TESTIGO CON LÁPIZ: ÁNGEL PETISME
EN EL ATENEO
Ayer viernes, estuve en el Ateneo de Madrid, en el papel el papel de testigo con lápiz
que ocupa un asiento difuso de las última filas. Desde allí, sin el micro encendido y el estrado con agua, los actos literarios parecen más largos e
imprevisibles, con un punto de tedio por la impuntualidad y la inquietud del calor tropical que tanto solivianta en aforos completos. Ángel Petisme, con treinta años de dedicación
musical y literaria, presentaba, con nutrido acompañamiento, su poemario El lujo de la tristeza. El aragonés concita muchos afectos y la sala se llenó
de inmediato. Los asistentes que no encontraron asiento reclamaban el traslado al salón de
actos y un poco de luz para ver a los contertulios. Miguel Losada, responsable del ciclo de lecturas de la Cacharrería, puso
excusas y orden y la presentación se inició con un cantautor feliz y con sonrisa grande. Estaba
ufano con la respuesta del público, con el abrazo solidario de otros escritores y músicos, y con el verbo cálido de una mesa repleta. Mucha gente para hablar y más o menos prisa por plasmar en dos
o tres pinceladas ingeniosas la relación personal y ese jugoso anecdotario
de la memoria fiel. Tantos años en el camino han dejado una copiosa estela.
En un acto tan emotivo, aumentó la temperatura sentimental del público el vídeo Mi gigante preferido, un trabajo muy bien resuelto dedicado a Alba, hija
del poeta. Después tomaron la palabra Luis Eduardo Aute, Luis Antonio de
Villena y Ángel Guinda. Aute, tímido, modesto y siempre al alba, recalcó
afinidades con aquel joven cantautor seleccionado en la antología Postnovísimos que representaba la sensibilidad del rock y ensalzó la estatura de niño gigante; Ángel
Guinda dejó una buena definición sobre el carácter del homenajeado: es un
aglutinador de personas, comentó. Y Luis Antonio, con aire teatral, paró el reloj para
viajar hasta los pasos de un Petisme juvenil que se ha ido haciendo autónomo y mayor entre
libros y canciones. Luis Antonio es un conversador incansable y divertido.
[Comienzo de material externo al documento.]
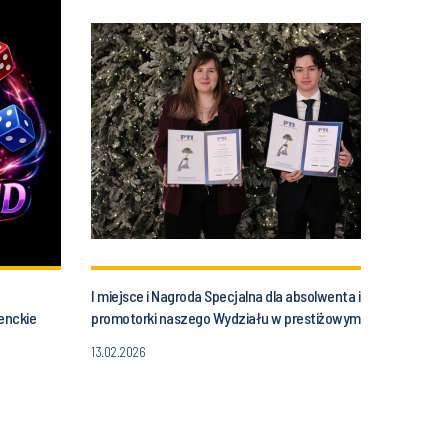
I miejsce i Nagroda Specjalna dla absolwenta i
enckie
promotorki naszego Wydziału w prestiżowym
konkursie PTI!
13.02.2026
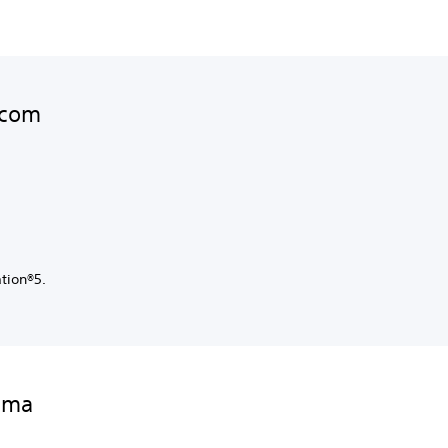
 com
ation®5.
 uma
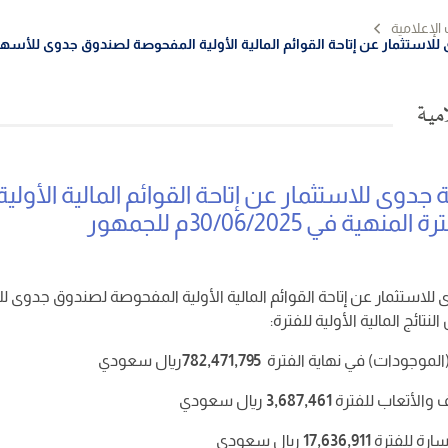
 الإعلامية
تثمار عن إتاحة القوائم المالية الأولية المفحوصة لصندوق جدوى للأسهم الخليجية للفترة
امية
جدوى للاستثمار عن إتاحة القوائم المالية الأ
هية في 30/06/2025م للجمهور
لاستثمار عن إتاحة القوائم المالية الأولية المفحوصة
لصندوق جدوى لل
تائج المالية الأولية للفترة:
الموجودات) في نهاية الفترة
782,471,795
ريال سعودي
ف والأتعاب للفترة
3,687,461
ريال سعودي
سارة للفترة
17,636,911
ريال سعودي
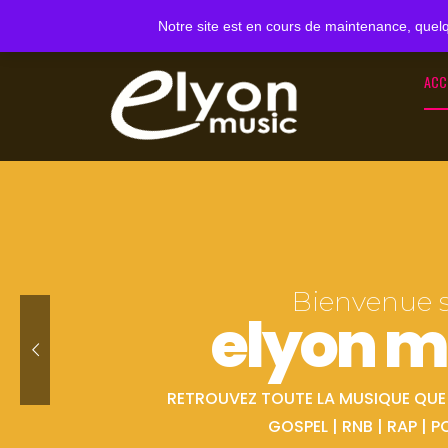
Notre site est en cours de maintenance, quelq
ACC
Bienvenue 
elyon m
RETROUVEZ TOUTE LA MUSIQUE QUE V
GOSPEL | RNB | RAP | P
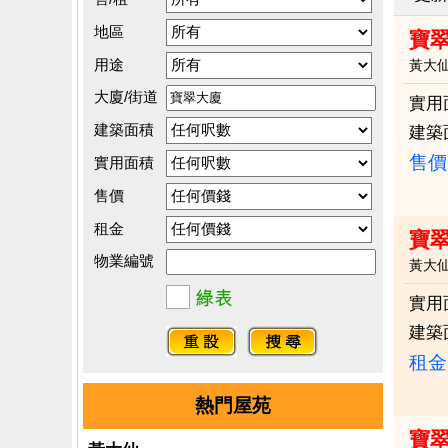
地區
寶
用途
黃大
大廈/街道
實用
建築面積
建築
售價
實用面積
售價
租金
寶翠
物業編號
黃大
實用
建築
租金：
熱門屋苑
寶翠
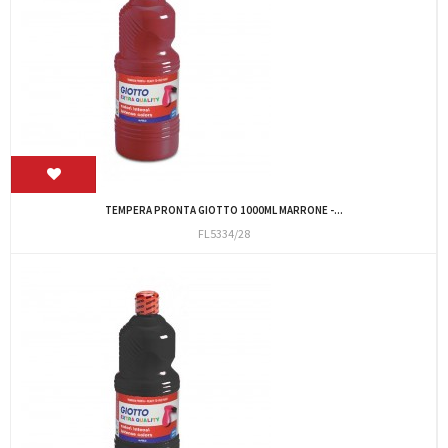
TEMPERA PRONTA GIOTTO 1000ML MARRONE -...
FL5334/28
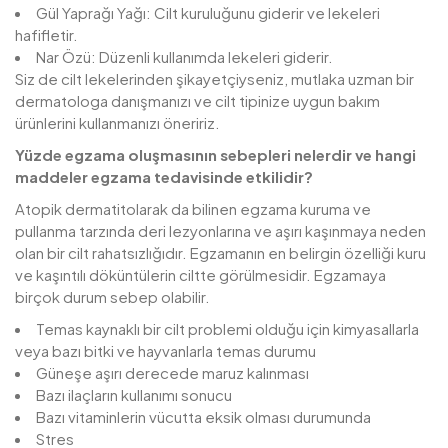
Gül Yaprağı Yağı: Cilt kuruluğunu giderir ve lekeleri
hafifletir.
Nar Özü: Düzenli kullanımda lekeleri giderir.
Siz de cilt lekelerinden şikayetçiyseniz, mutlaka uzman bir
dermatologa danışmanızı ve cilt tipinize uygun bakım
ürünlerini kullanmanızı öneririz.
Yüzde egzama oluşmasının sebepleri nelerdir ve hangi
maddeler egzama tedavisinde etkilidir?
Atopik dermatitolarak da bilinen egzama kuruma ve
pullanma tarzında deri lezyonlarına ve aşırı kaşınmaya neden
olan bir cilt rahatsızlığıdır. Egzamanın en belirgin özelliği kuru
ve kaşıntılı döküntülerin ciltte görülmesidir. Egzamaya
birçok durum sebep olabilir.
Temas kaynaklı bir cilt problemi olduğu için kimyasallarla
veya bazı bitki ve hayvanlarla temas durumu
Güneşe aşırı derecede maruz kalınması
Bazı ilaçların kullanımı sonucu
Bazı vitaminlerin vücutta eksik olması durumunda
Stres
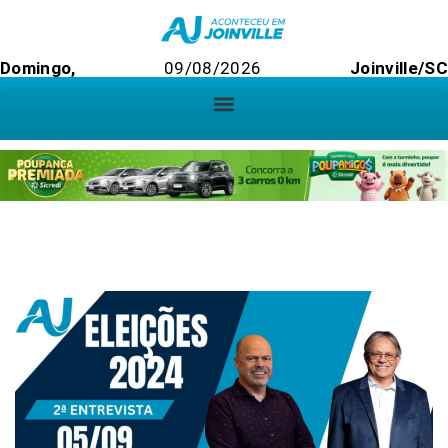
Domingo,
09/08/2026
Joinville/SC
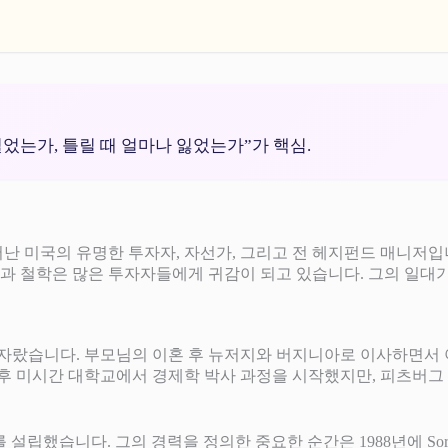
벌었는가, 틀릴 때 얼마나 잃었는가”가 핵심.
 14일 태어난 미국의 유명한 투자자, 자선가, 그리고 전 헤지펀드 매니저입
의 경력과 철학은 많은 투자자들에게 귀감이 되고 있습니다. 그의 일
랐습니다. 부모님의 이혼 후 뉴저지와 버지니아로 이사하면서 아
이후 미시간 대학교에서 경제학 박사 과정을 시작했지만, 피츠버그
ement를 설립했습니다. 그의 경력을 정의한 중요한 순간은 1988년에 So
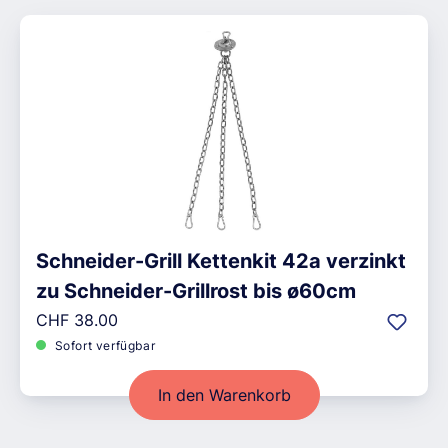
Schneider-Grill Kettenkit 42a verzinkt
zu Schneider-Grillrost bis ø60cm
Regulärer Preis:
CHF 38.00
Sofort verfügbar
In den Warenkorb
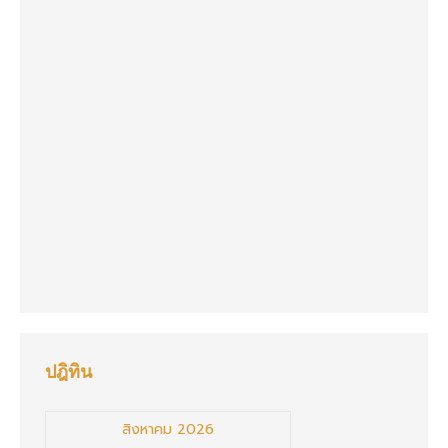
ปฎิทิน
สิงหาคม 2026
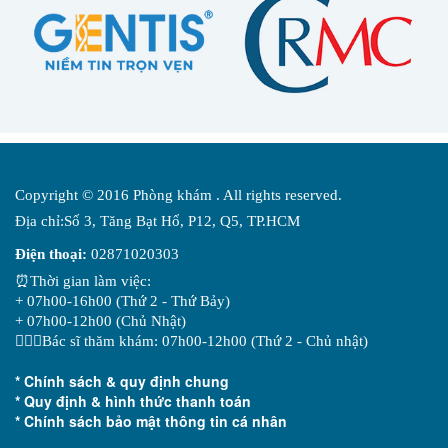
Copyright © 2016 Phòng khám . All rights reserved.
Địa chỉ:Số 3, Tăng Bạt Hổ, P12, Q5, TP.HCM
Điện thoại:
02871020303
⏰Thời gian làm việc:
+ 07h00-16h00 (Thứ 2 - Thứ Bảy)
+ 07h00-12h00 (Chủ Nhật)
👨🏻‍⚕️Bác sĩ thăm khám: 07h00-12h00 (Thứ 2 - Chủ nhật)
* Chính sách & quy định chung
* Quy định & hình thức thanh toán
* Chính sách bảo mật thông tin cá nhân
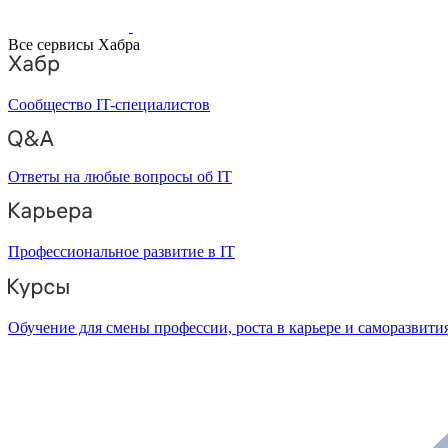
Все сервисы Хабра
Сообщество IT-специалистов
Ответы на любые вопросы об IT
Профессиональное развитие в IT
Обучение для смены профессии, роста в карьере и саморазвити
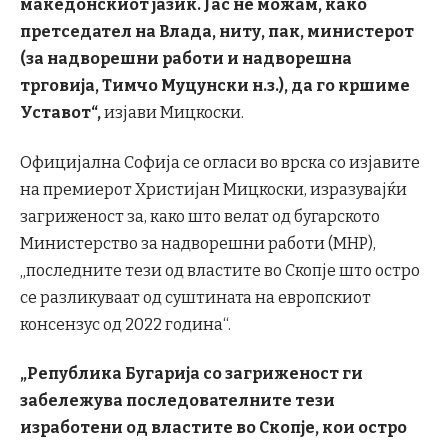
македонскиот јазик. Јас не можам, како
претседател на Влада, ниту, пак, министерот
(за надворешни работи и надворешна
трговија, Тимчо Муцунски н.з.), да го кршиме
Уставот“,
изјави Мицкоски.
Официјална Софија се огласи во врска со изјавите
на премиерот Христијан Мицкоски, изразувајќи
загриженост за, како што велат од бугарското
Министерство за надворешни работи (МНР),
„последните тези од властите во Скопје што остро
се разликуваат од суштината на европскиот
консензус од 2022 година“.
„Република Бугарија со загриженост ги
забележува последователните тези
изработени од властите во Скопјe, кои остро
Llenaron los intermedios Ana Labordeta y Pilar Bastardes con una representativa selección de textos, para clausurar con otra mesa
formada, entre otros, por Fernando Beltrán y Raquel Lanseros. Fernando resumió el asunto en
una troika aragonesa: “Goya, Buñuel, Petisme” (con permiso de otras troikas del
valle del Ebro de igual altura), mientras que la belleza de Raquel Lanseros
recurrió a la sensibilidad del hombre y a esa invitación a la alegría que aporta Ángel como razón de ser de cada encuentro. También
hubo música en directo, móviles a pleno uso, foto de grupo, agenda abierta para citas cordiales y merecidas felicitaciones al autor de El lujo de la tristeza. Me traje además ese abrazo de Ángel
Petisme al dedicarme su obra, mientras hablábamos de una lectura próxima en Rivas, programada en Covibar por Ricardo Virtanen.
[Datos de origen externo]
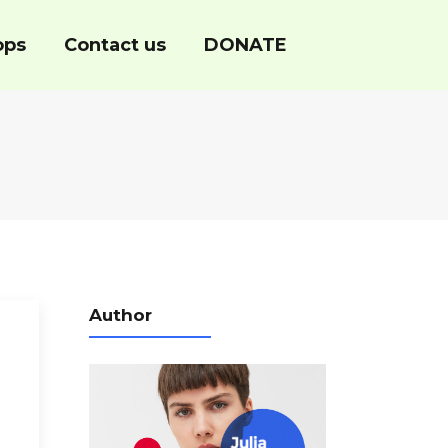
ops
Contact us
DONATE
Author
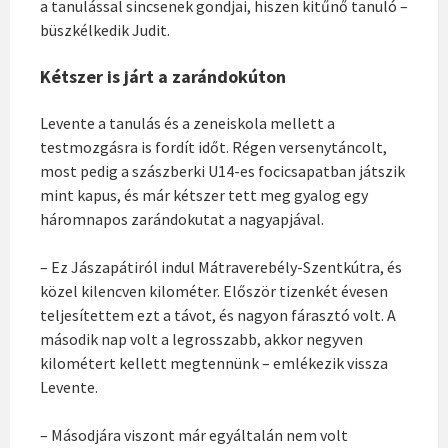
a tanulással sincsenek gondjai, hiszen kitűnő tanuló –
büszkélkedik Judit.
Kétszer is járt a zarándokúton
Levente a tanulás és a zeneiskola mellett a
testmozgásra is fordít időt. Régen versenytáncolt,
most pedig a szászberki U14-es focicsapatban játszik
mint kapus, és már kétszer tett meg gyalog egy
háromnapos zarándokutat a nagyapjával.
– Ez Jászapátiról indul Mátraverebély-Szentkútra, és
közel kilencven kilométer. Először tizenkét évesen
teljesítettem ezt a távot, és nagyon fárasztó volt. A
második nap volt a legrosszabb, akkor negyven
kilométert kellett megtennünk – emlékezik vissza
Levente.
– Másodjára viszont már egyáltalán nem volt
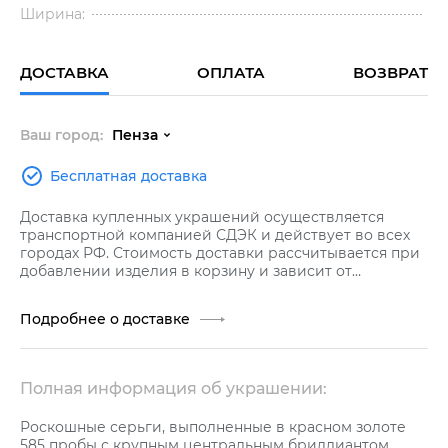
Ширина:
ДОСТАВКА
ОПЛАТА
ВОЗВРАТ
Ваш город:
Пенза
Бесплатная доставка
Доставка купленных украшений осуществляется
транспортной компанией СДЭК и действует во всех
городах РФ. Стоимость доставки рассчитывается при
добавлении изделия в корзину и зависит от
стоимости заказа.
Подробнее о доставке
Полная информация об украшении:
Роскошные серьги, выполненные в красном золоте
585 пробы с крупным центральным бриллиантом,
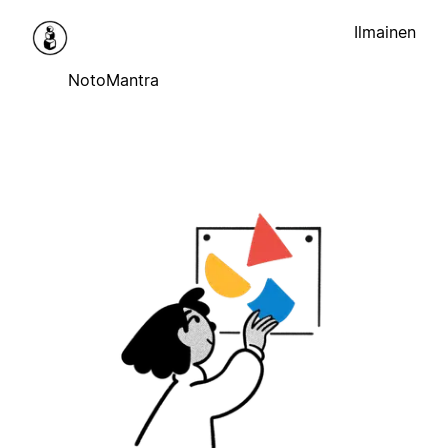
Ilmainen
NotoMantra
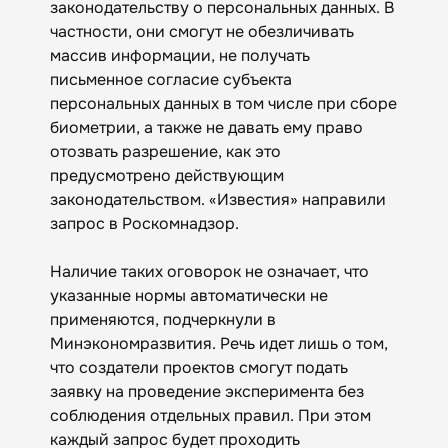
законодательству о персональных данных. В
частности, они смогут не обезличивать
массив информации, не получать
письменное согласие субъекта
персональных данных в том числе при сборе
биометрии, а также не давать ему право
отозвать разрешение, как это
предусмотрено действующим
законодательством. «Известия» направили
запрос в Роскомнадзор.
Наличие таких оговорок не означает, что
указанные нормы автоматически не
применяются, подчеркнули в
Минэкономразвития. Речь идет лишь о том,
что создатели проектов смогут подать
заявку на проведение эксперимента без
соблюдения отдельных правил. При этом
каждый запрос будет проходить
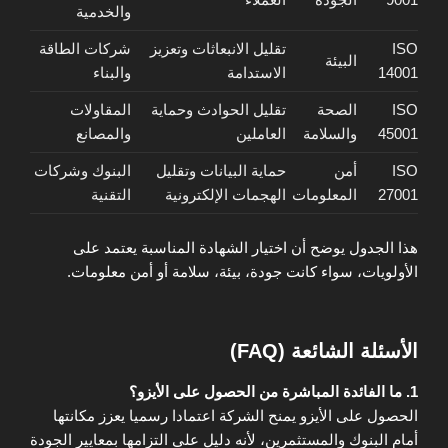
والخدمية
ISO
تقليل الانبعاثات وتعزيز
شركات الطاقة
البيئة
14001
الاستدامة
والبناء
ISO
الصحة
تقليل الحوادث وحماية
المقاولات
45001
والسلامة
العاملين
والمصانع
ISO
أمن
حماية البيانات وتقليل
البنوك وشركات
27001
المعلومات
الهجمات الإلكترونية
التقنية
هذا الجدول يوضح أن اختيار الشهادة المناسبة يعتمد على
الأولويات، سواء كانت جودة، بيئة، سلامة أو أمن معلومات.
الأسئلة الشائعة (FAQ)
1. ما الفائدة المباشرة من الحصول على الأيزو؟
الحصول على الأيزو يمنح الشركة اعتمادا رسميا يعزز مكانتها
أمام البنوك والمستثمرين، لأنه دليل على التزامها بمعايير الجودة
Después era muy tarde y hacía frío. Me refugié detrás de la bufanda y recorrí la luna de Madrid con
Fernando Beltrán y la nostalgia común de amigos y viajes. En la autopista del regreso ví en el retrovisor la imagen de un
acto para recordar. Ya en casa, abracé a Adela y puse en la mesa de trabajo de la buhardilla El lujo de la tristeza. Espera turno de lectura con
mirada cómplice. He disfrutado estos años con la poesía de Petisme y el poema "Ponle luz a este mundo" con el que cerró la cita del Ateneo me pareció extraordinario.
En el azul de la cubierta, miro el título. Lo leo en voz alta y asiento. Es verdad, la tristeza todavía es un lujo al alcance de todos.